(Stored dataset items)

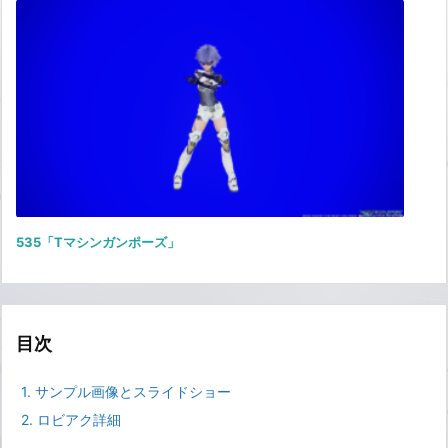
535「Tマシンガンポーズ」
目次
1.
サンプル画像とスライドショー
2.
ロビアク詳細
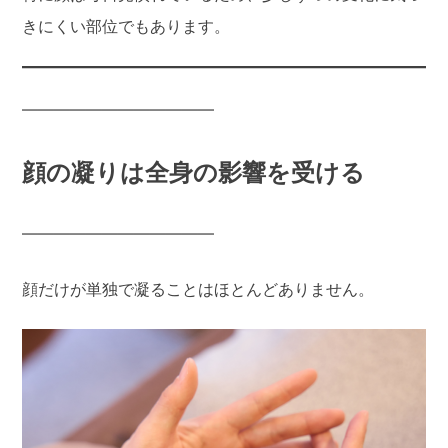
きにくい部位でもあります。
――――――――――――
顔の凝りは全身の影響を受ける
――――――――――――
顔だけが単独で凝ることはほとんどありません。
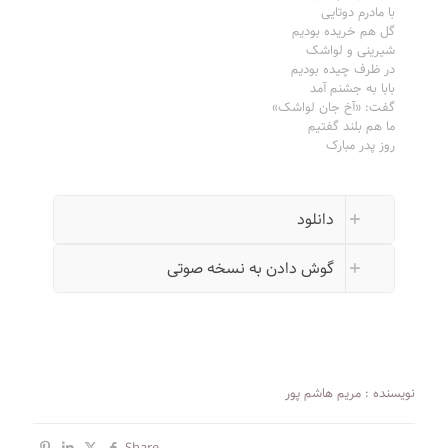
با مادرم دوتایی
گل هم خریده بودیم
شیرینی و لواشک
در ظرف چیده بودیم
بابا به جشنم آمد
گفت: «آخ جان لواشک»
ما هم بلند گفتیم
روز پدر مبارک
دانلود
گوش دادن به نسخه صوتی
نویسنده : مریم هاشم پور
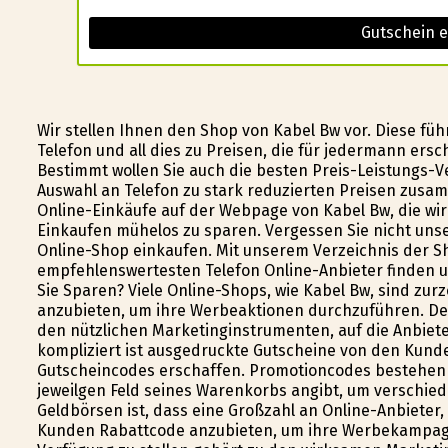
Gutschein e
Wir stellen Ihnen den Shop von Kabel Bw vor. Diese fü
Telefon und all dies zu Preisen, die für jedermann ersc
Bestimmt wollen Sie auch die besten Preis-Leistungs-Ve
Auswahl an Telefon zu stark reduzierten Preisen zusam
Online-Einkäufe auf der Webpage von Kabel Bw, die wir 
Einkaufen mühelos zu sparen. Vergessen Sie nicht un
Online-Shop einkaufen. Mit unserem Verzeichnis der S
empfehlenswertesten Telefon Online-Anbieter finden u
Sie Sparen? Viele Online-Shops, wie Kabel Bw, sind zur
anzubieten, um ihre Werbeaktionen durchzuführen. De
den nützlichen Marketinginstrumenten, auf die Anbiete
kompliziert ist ausgedruckte Gutscheine von den Kund
Gutscheincodes erschaffen. Promotioncodes bestehen 
jeweilgen Feld seines Warenkorbs angibt, um verschiede
Geldbörsen ist, dass eine Großzahl an Online-Anbieter,
Kunden Rabattcode anzubieten, um ihre Werbekampag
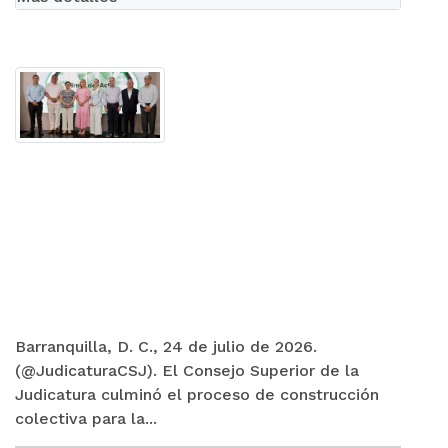
Barranquilla, D. C., 24 de julio de 2026.
(@JudicaturaCSJ). El Consejo Superior de la
Judicatura culminó el proceso de construcción
colectiva para la...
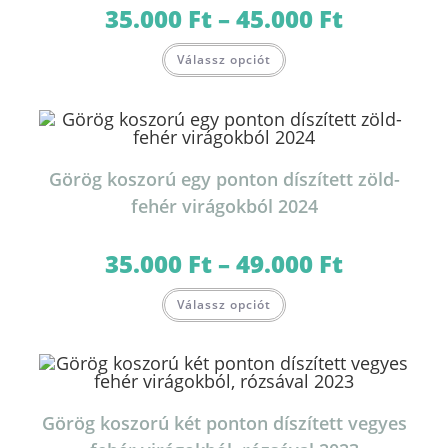
35.000
Ft
–
45.000
Ft
Ártartomány:
35.000 Ft
-
Ennek
45.000 Ft
Válassz opciót
a
terméknek
több
variációja
van.
A
változatok
a
termékoldalon
Görög koszorú egy ponton díszített zöld-
választhatók
ki
fehér virágokból 2024
35.000
Ft
–
49.000
Ft
Ártartomány:
35.000 Ft
-
Ennek
49.000 Ft
Válassz opciót
a
terméknek
több
variációja
van.
A
változatok
a
termékoldalon
Görög koszorú két ponton díszített vegyes
választhatók
ki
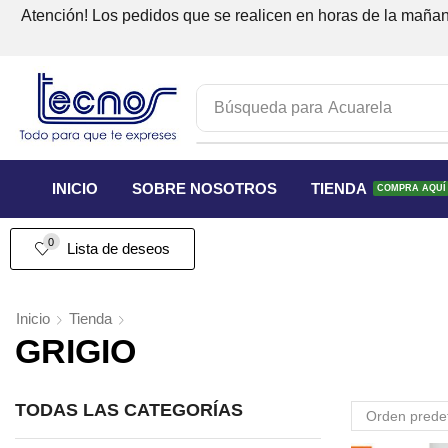
Atención! Los pedidos que se realicen en horas de la mañana
Búsqueda para
Acuarela
INICIO
SOBRE NOSOTROS
TIENDA
COMPRA AQUÍ
0
Lista de deseos
Inicio
Tienda
GRIGIO
TODAS LAS CATEGORÍAS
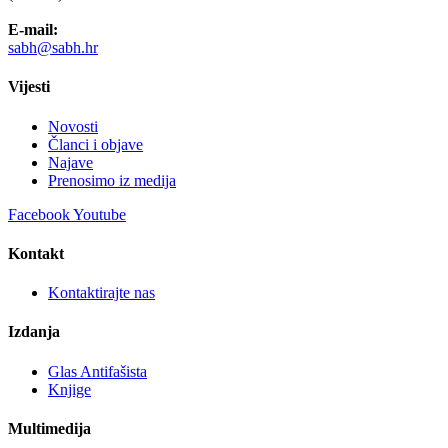
E-mail:
sabh@sabh.hr
Vijesti
Novosti
Članci i objave
Najave
Prenosimo iz medija
Facebook
Youtube
Kontakt
Kontaktirajte nas
Izdanja
Glas Antifašista
Knjige
Multimedija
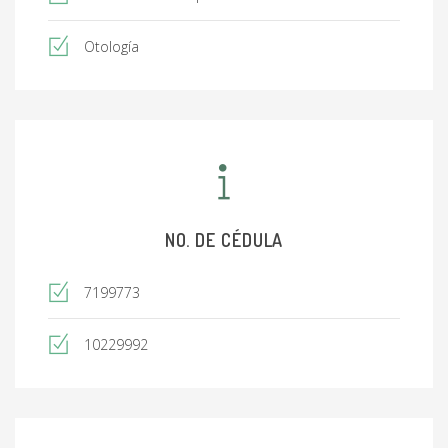
Otología
NO. DE CÉDULA
7199773
10229992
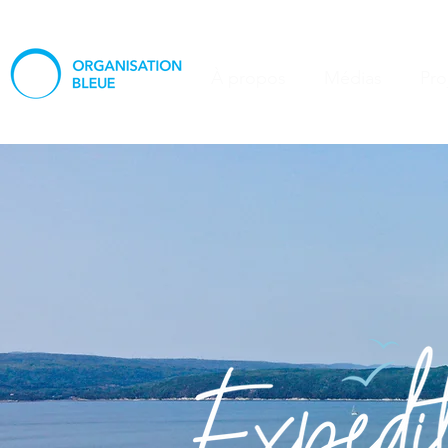
À propos
Médias
Pro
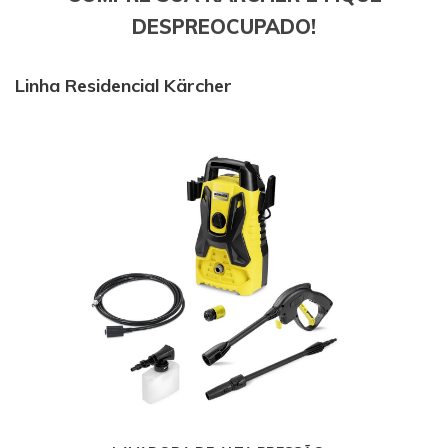
DESPREOCUPADO!
Linha Residencial Kärcher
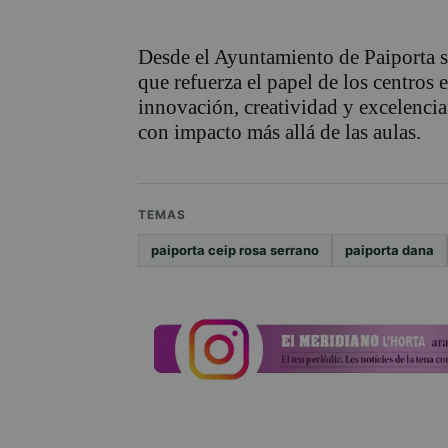
Desde el Ayuntamiento de Paiporta s
que refuerza el papel de los centros
innovación, creatividad y excelenci
con impacto más allá de las aulas.
TEMAS
paiporta ceip rosa serrano
paiporta dana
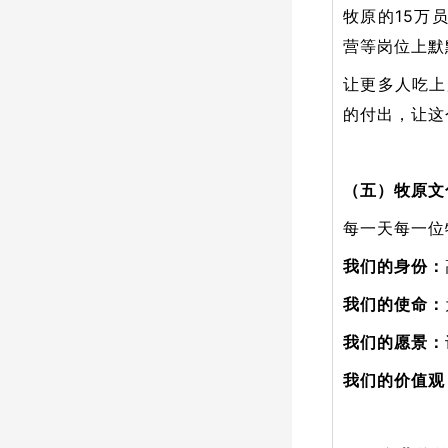
牧原的15万
营等岗位上默
让更多人吃上
的付出，让这
（五）牧原文
每一天每一位
我们的身份：
我们的使命：
我们的愿景：
我们的价值观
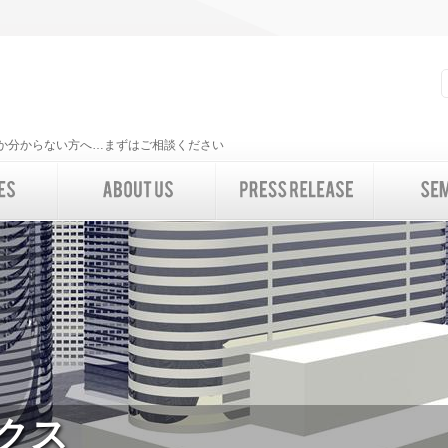
いいか分からない方へ…まずはご相談ください
ックス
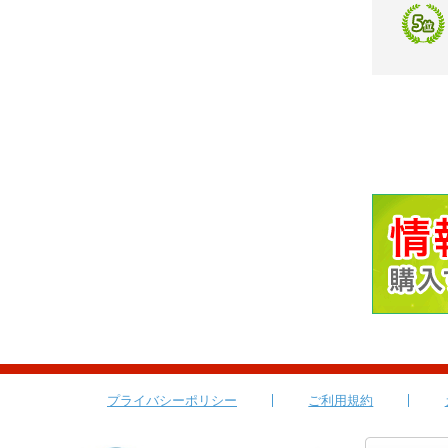
プライバシーポリシー
ご利用規約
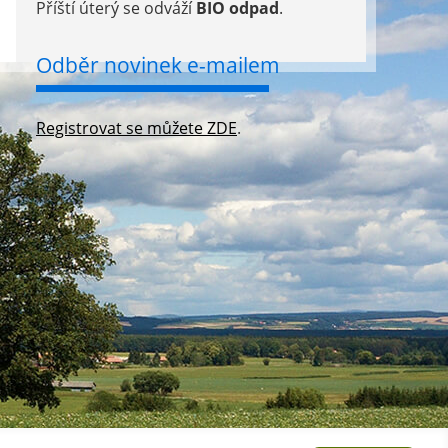
Příští úterý se odváží
BIO odpad
.
Odběr novinek e-mailem
Registrovat se můžete ZDE
.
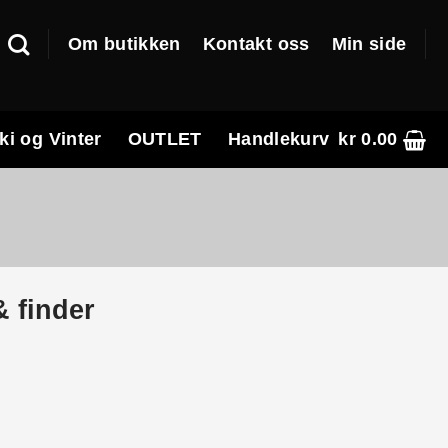
Om butikken
Kontakt oss
Min side
ki og Vinter
OUTLET
Handlekurv
kr
0.00
 finder
e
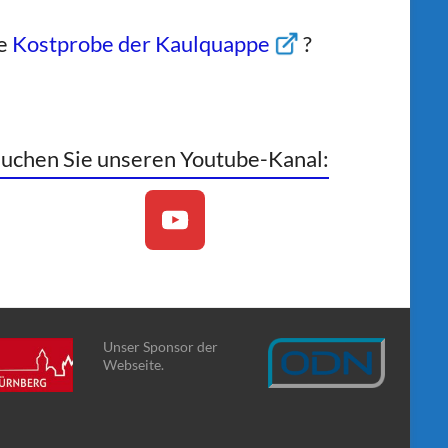
ne
Kostprobe der Kaulquappe
?
uchen Sie unseren Youtube-Kanal:
Unser Sponsor der
Webseite.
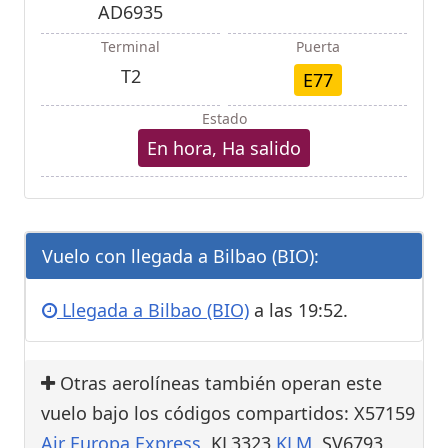
AD6935
Terminal
Puerta
T2
E77
Estado
En hora, Ha salido
Vuelo con llegada a Bilbao (BIO):
Llegada a Bilbao (BIO)
a las 19:52.
Otras aerolíneas también operan este
vuelo bajo los códigos compartidos: X57159
Air Europa Express
, KL3323
KLM
, SV6793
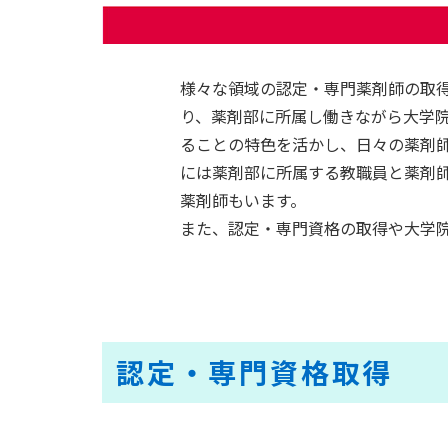
様々な領域の認定・専門薬剤師の取
り、薬剤部に所属し働きながら大学
ることの特色を活かし、日々の薬剤
には薬剤部に所属する教職員と薬剤
薬剤師もいます。
また、認定・専門資格の取得や大学
認定・専門資格取得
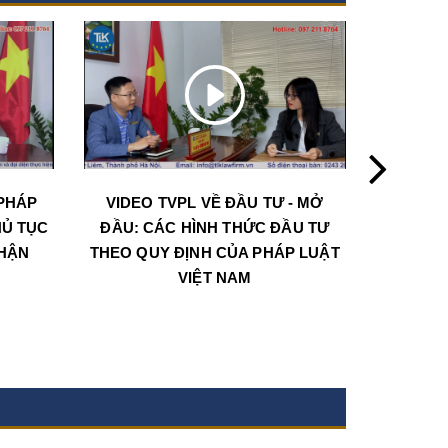
PHÁP
VIDEO TVPL VỀ ĐẦU TƯ - MỞ
CHƯƠN
HỦ TỤC
ĐẦU: CÁC HÌNH THỨC ĐẦU TƯ
LUẬT VỀ
NHẬN
THEO QUY ĐỊNH CỦA PHÁP LUẬT
THỦ 
VIỆT NAM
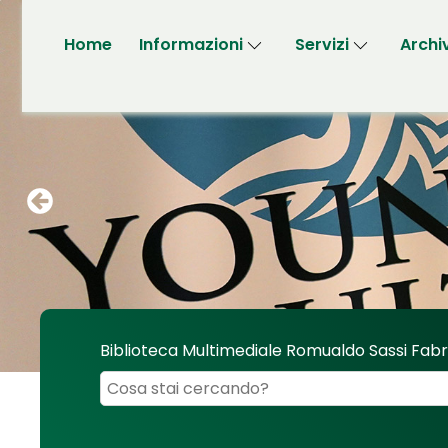
Home
Informazioni
Servizi
Archi
Biblioteca Multimediale Romualdo Sassi Fab
Cerca su "Biblioteca Multimediale Romualdo 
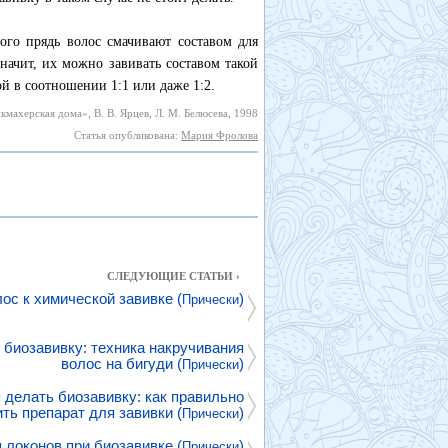
того прядь волос смачивают составом для
значит, их можно завивать составом такой
й в соотношении 1:1 или даже 1:2.
махерская дома», В. В. Ярцев, Л. М. Белюсева, 1998
Статья опубликована:
Мария Фролова
СЛЕДУЮЩИЕ СТАТЬИ ›
ос к химической завивке (
)
Прически
 биозавивку: техника накручивания
волос на бигуди (
)
Прически
 делать биозавивку: как правильно
ть препарат для завивки (
)
Прически
 локонов при биозавивке (
)
Прически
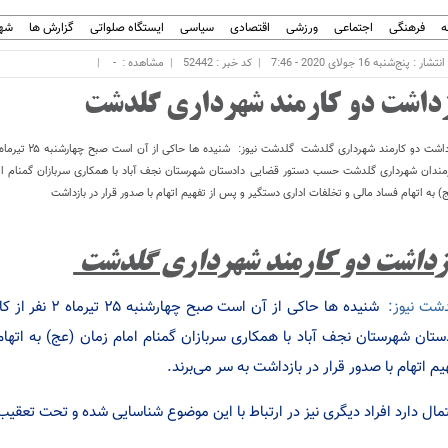
ه
فرهنگی
اجتماعی
ورزشی
اقتصادی
سیاسی
ایستگاه صلواتی
گزارش ها
شهر
ار : پنج‌شنبه 16 جولای 2020 - 7:46
کد خبر : 52442
مشاهده :
-
زداشت دو کارمند شهرداری گلدشت
مندان شهرداری گلدشت حسب دستور قضایی دادستان شهرستان نجف آباد با همکاری سربازان گمنام ام
) به اتهام فساد مالی و تخلفات اداری دستگیر و پس از تفهیم اتهام با صدور قرار در بازداشت
زداشت دو کارمند شهرداری گلدشت
شت نیوز:
شنیده ها حاکی ا
ستان شهرستان نجف آباد با همکاری سربازان گمنام امام زمان (عج) به اتها
یم اتهام با صدور قرار در بازداشت به سر می‌برند.
مال دارد افراد دیگری نیز در ارتباط با این موضوع شناسایی شده و تحت تعقیب ق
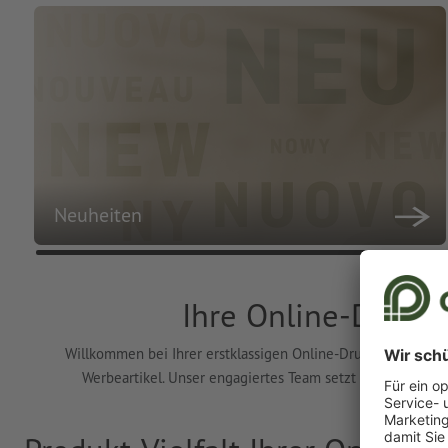
Neuheiten
Ihre Online-Drucke
Willkommen bei Ihrer erstklassigen Online-Druckerei! Wir bi
Werbeartikel. Unser engagiertes Team setzt Ihre individ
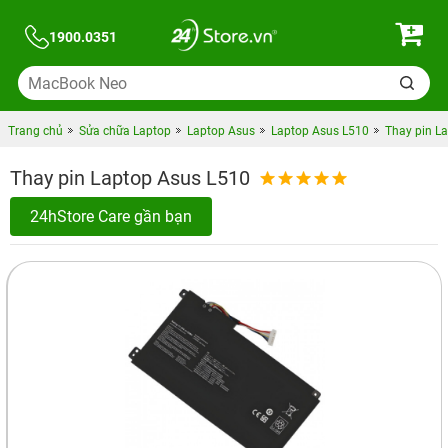
1900.0351
Trang chủ
Sửa chữa Laptop
Laptop Asus
Laptop Asus L510
Thay pin L
Thay pin Laptop Asus L510
24hStore Care gần bạn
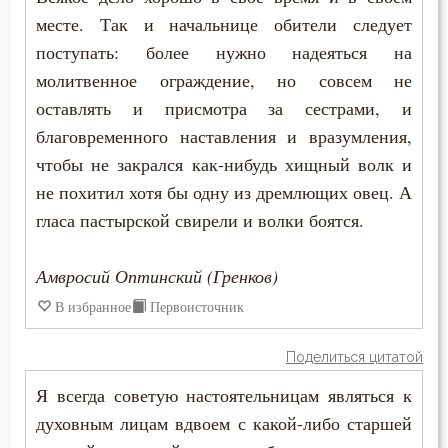
Иларион Оптинский (Пономарёв)
месте. Так и начальнице обители следует
Бесы
поступать: более нужно надеяться на
Иоанн Златоуст
Благоговение
молитвенное ограждение, но совсем не
Иоанн Кассиан Римлянин
оставлять и присмотра за сестрами, и
Благодарность
благовременного наставления и вразумления,
Иоанн Лествичник
чтобы не закрался как-нибудь хищный волк и
Благодать
не похитил хотя бы одну из дремлющих овец. А
Иосиф Оптинский (Литовкин)
Благоразумие
гласа пастырской свирели и волки боятся.
Исаак Сирин Ниневийский
Благословение
Амвросий Оптинский (Гренков)
Исидор Пелусиот
Благочестие
В избранное
Первоисточник
Киприан Карфагенский
Ближний
Поделиться цитатой
Лев Оптинский (Наголкин)
Блуд
Я всегда советую настоятельницам являться к
Макарий Оптинский (Иванов)
духовным лицам вдвоем с какой-либо старшей
Бог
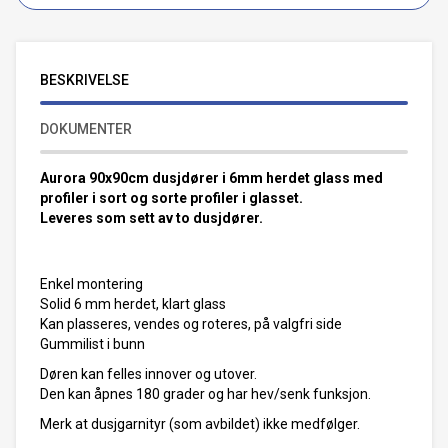
BESKRIVELSE
DOKUMENTER
Aurora 90x90cm dusjdører i 6mm herdet glass med
profiler i sort og sorte profiler i glasset.
Leveres som sett av to dusjdører.
Enkel montering
Solid 6 mm herdet, klart glass
Kan plasseres, vendes og roteres, på valgfri side
Gummilist i bunn
Døren kan felles innover og utover.
Den kan åpnes 180 grader og har hev/senk funksjon.
Merk at dusjgarnityr (som avbildet) ikke medfølger.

REQUIRED ACTION: Find every line in the records that contains the word "شهرستان"; copy those lines.

EXERCISE OUTPUT:
مندان شهرداری گلدشت حسب دستور قضایی دادستان شهرستان نجف آباد با همکاری سربازان گمنام ام
ستان شهرستان نجف آباد با همکاری سربازان گمنام امام زمان (عج) به اتها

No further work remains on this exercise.